The term “margin” refers to the amount deposited with a brokerage when borrowing money to buy securities. When an investor buys securities on margin, it means they are using borrowed money from the brokerage to invest in securities.
In such a case, the broker acts as the lender; the investor acts as the borrower and must prove collateral for the loan in the form of cash deposits and purchase securities. Customers earn a return on the invested capital if the purchased securities appreciate in value. However, if the value of securities depreciates, the investor will incur a loss.
The term “margin” comes with other meanings in accounting, lending, and mortgages. In accounting, the margin is used to refer to the profit generated from a sale after accounting for costs. In lending, margin represents the difference between the funds borrowed from the lender and the value of the collateral provided as security for the loan. Margin is also used in mortgages to refer to the portion of interest rate that is added to the adjustment-index rate of an adjustable-rate mortgage.
Margin represents the amount of money that investors can borrow from a brokerage to purchase financial products such as stocks and bonds.
Buying on margin allows investors to earn higher returns than they would otherwise have when buying securities using cash only.
When buying on margin, the investor provides cash deposits and purchased securities as collateral for the margin loan.
An investor buys on margin when he/she uses borrowed money from a brokerage to purchase securities. For an investor to access a margin loan, they must keep a margin-approved account with the brokerage.
The margin-approved margin account is structured differently from a standard brokerage account, and it allows investors to access credit facilities from the brokerage. The cash deposited into the account and all securities in the investor’s portfolio act as the collateral for the loan. The broker uses the value of the collateral provided to determine the amount of margin available to an investor.
The broker charges a periodic interest rate on the amount of loan provided, and the investor must pay the interest due. The investor stands to gain from a margin account if the purchased securities earn a higher rate of return than what the investor paid the broker as interest for the loan.
Buying on Margin
Before opening a margin account, brokers are required to obtain consent from the investor. Once the account is opened, the investor is required to make an initial deposit of $2,000 or higher, which is known as the minimum margin.
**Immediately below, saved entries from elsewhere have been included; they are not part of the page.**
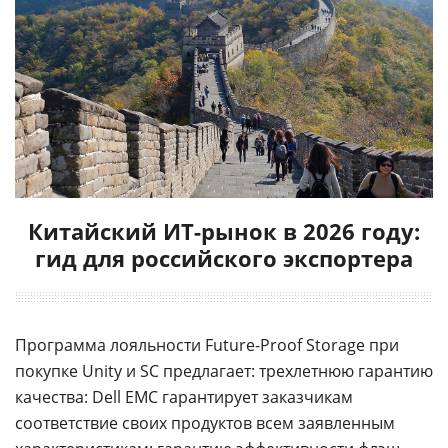
Китайский ИТ-рынок в 2026 году:
гид для российского экспортера
Программа лояльности Future-Proof Storage при
покупке Unity и SC предлагает: трехлетнюю гарантию
качества: Dell EMC гарантирует заказчикам
соответствие своих продуктов всем заявленным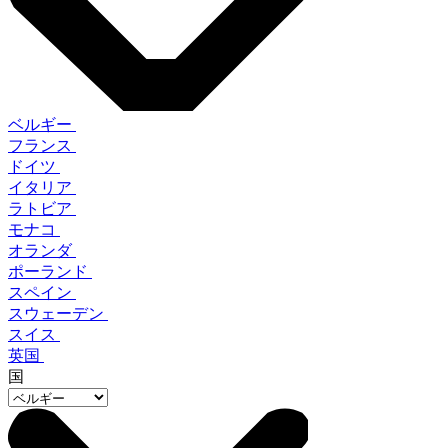
ベルギー
フランス
ドイツ
イタリア
ラトビア
モナコ
オランダ
ポーランド
スペイン
スウェーデン
スイス
英国
国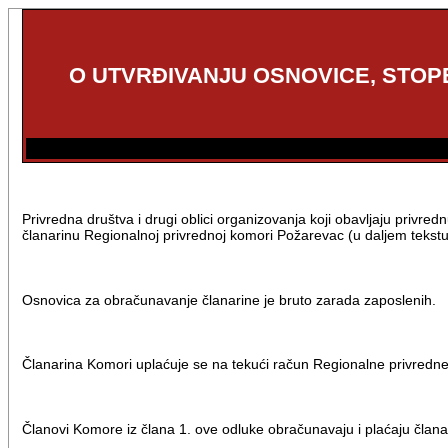
O UTVRĐIVANJU OSNOVICE, STOP
Privredna društva i drugi oblici organizovanja koji obavljaju privred
članarinu Regionalnoj privrednoj komori Požarevac (u daljem tekst
Osnovica za obračunavanje članarine je bruto zarada zaposlenih.
Članarina Komori uplaćuje se na tekući račun Regionalne privredn
Članovi Komore iz člana 1. ove odluke obračunavaju i plaćaju člana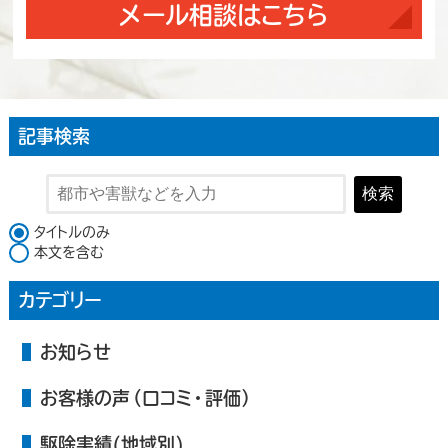
メール相談はこちら
記事検索
検索
検索対象
タイトルのみ
本文を含む
カテゴリー
お知らせ
お客様の声（口コミ・評価）
駆除実績(地域別)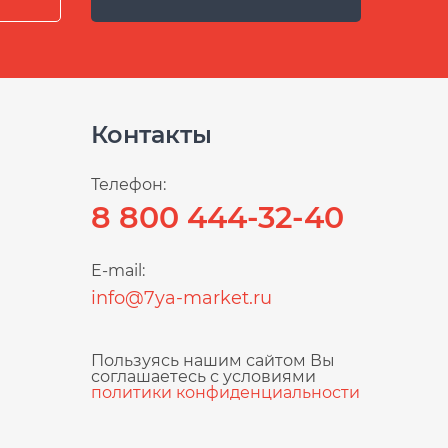
Контакты
Телефон:
8 800 444-32-40
E-mail:
info@7ya-market.ru
Пользуясь нашим сайтом Вы
соглашаетесь с условиями
политики конфиденциальности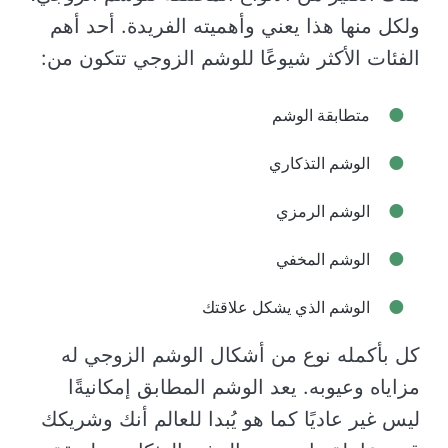
ولكل منها هذا يعني وأهميته الفريدة. أحد أهم
الفئات الأكثر شيوعًا للوشم الزوجي تتكون من:
متطابقة الوشم
الوشم التذكاري
الوشم الرمزي
الوشم المخفي
الوشم الذي يشكل علاقتك
كل بأكمله نوع من أشكال الوشم الزوجي له
مزاياه وعيوبه. يعد الوشم المطابق إمكانيةًا
ليس غير عاديًا كما هو يُبدا للعالم أنك وشريكك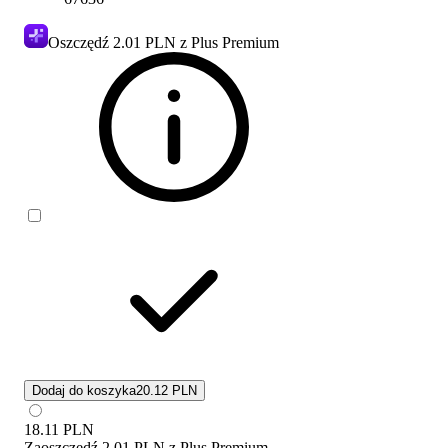
Oszczędź
2.01 PLN
z Plus Premium
Dodaj do koszyka
20.12 PLN
18.11
PLN
Zaoszczędź
2.01 PLN
z
Plus Premium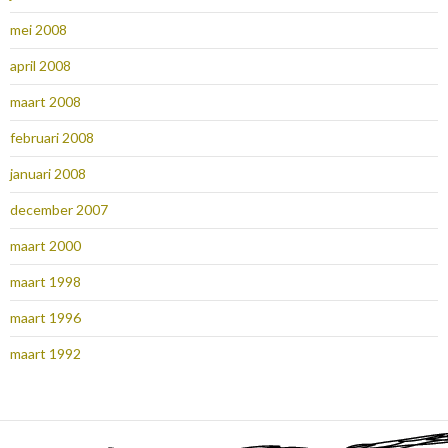
mei 2008
april 2008
maart 2008
februari 2008
januari 2008
december 2007
maart 2000
maart 1998
maart 1996
maart 1992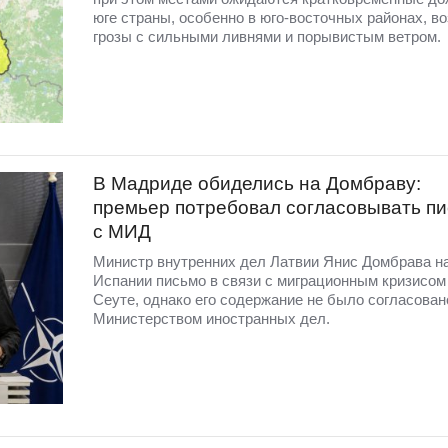
юге страны, особенно в юго-восточных районах, в
грозы с сильными ливнями и порывистым ветром.
В Мадриде обиделись на Домбраву:
премьер потребовал согласовывать п
с МИД
Министр внутренних дел Латвии Янис Домбрава н
Испании письмо в связи с миграционным кризисом
Сеуте, однако его содержание не было согласован
Министерством иностранных дел.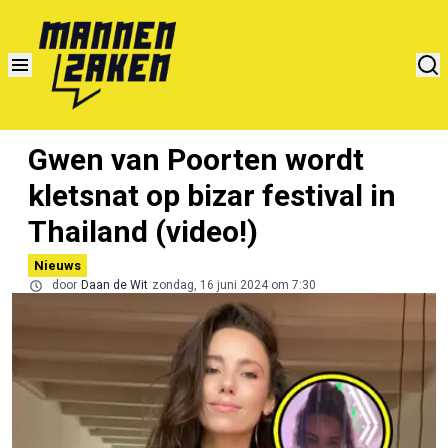
Gwen van Poorten wordt
kletsnat op bizar festival in
Thailand (video!)
Nieuws
door
Daan de Wit
zondag, 16 juni 2024 om 7:30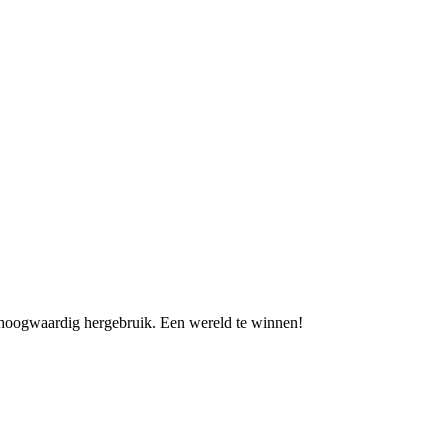
r hoogwaardig hergebruik. Een wereld te winnen!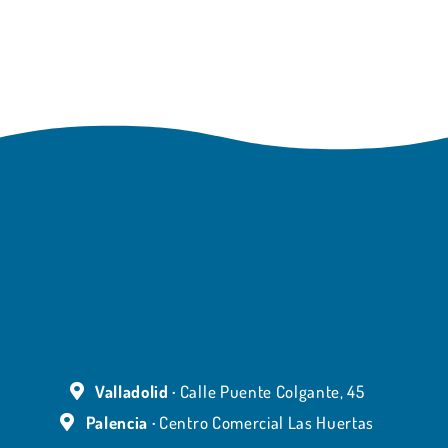
Valladolid ·
Calle Puente Colgante, 45
Palencia ·
Centro Comercial Las Huertas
The investor can then start using the account for share trading and can borrow up to 50% of the capital required to purchase a security. The investor must deposit the initial margin to pay the other 50%. The investor can maintain the margin account in the long term, as long as they pay interest on the borrowed funds.
For example, assume that John makes a deposit of $2,000 in his margin account and is interested in buying 700 shares of Company ABC that are currently trading at $5 per share. He can use his initial margin to purchase 400 shares of Company ABC at $2,000 (400 x $5) and borrow $1,500 from the broker to purchase an additional 300 shares.
If Company ABC shares appreciate to $10 per share, it means that John’s share will be worth $7,000. On the downside, if the share price drops to $3 per share, John’s shares will be worth $2,100. It means that he will have incurred losses, and he will need to deposit more cash into the margin account to pay the loan and interest and still maintain his minimum margin.
Maintenance Margin Requirement
Maintenance margin is the minimum amount of equity that investors must maintain in their margin account. The Federal Reserve’s Regulation T sets the maintenance margin at 25%, but brokerages can set a higher rate to protect themselves from customer defaults.
The amount of equity must exceed the maintenance margin, and if a decline in the value of the securities causes the equity to fall below the required margin, the brokerage will issue a margin call. If the investor does not respond to the margin call, the brokerage can close any open positions or sell part of the securities to increase the margin to the required value. The brokerage may also charge a commission for the activity performed to meet the maintenance margin.
Interest on Margin Account
When an investor borrows funds from a brokerage to buy securities, they are required to pay interest on the funds provided. The interest is charged as a percentage of the loan, and it is applied automatically to the account balance.
An investor may also choose to make interest payments to the brokerage instead of having the interest deducted from their margin account. If the investor does not pay off the loan and the required interest on time, the debt and interest charges will accumulate over time. It may limit the investor’s ability to earn enough returns in the future. Margin accounts are used as short-term investments that investors can use to profit from short-term security movements rather than long-term investments.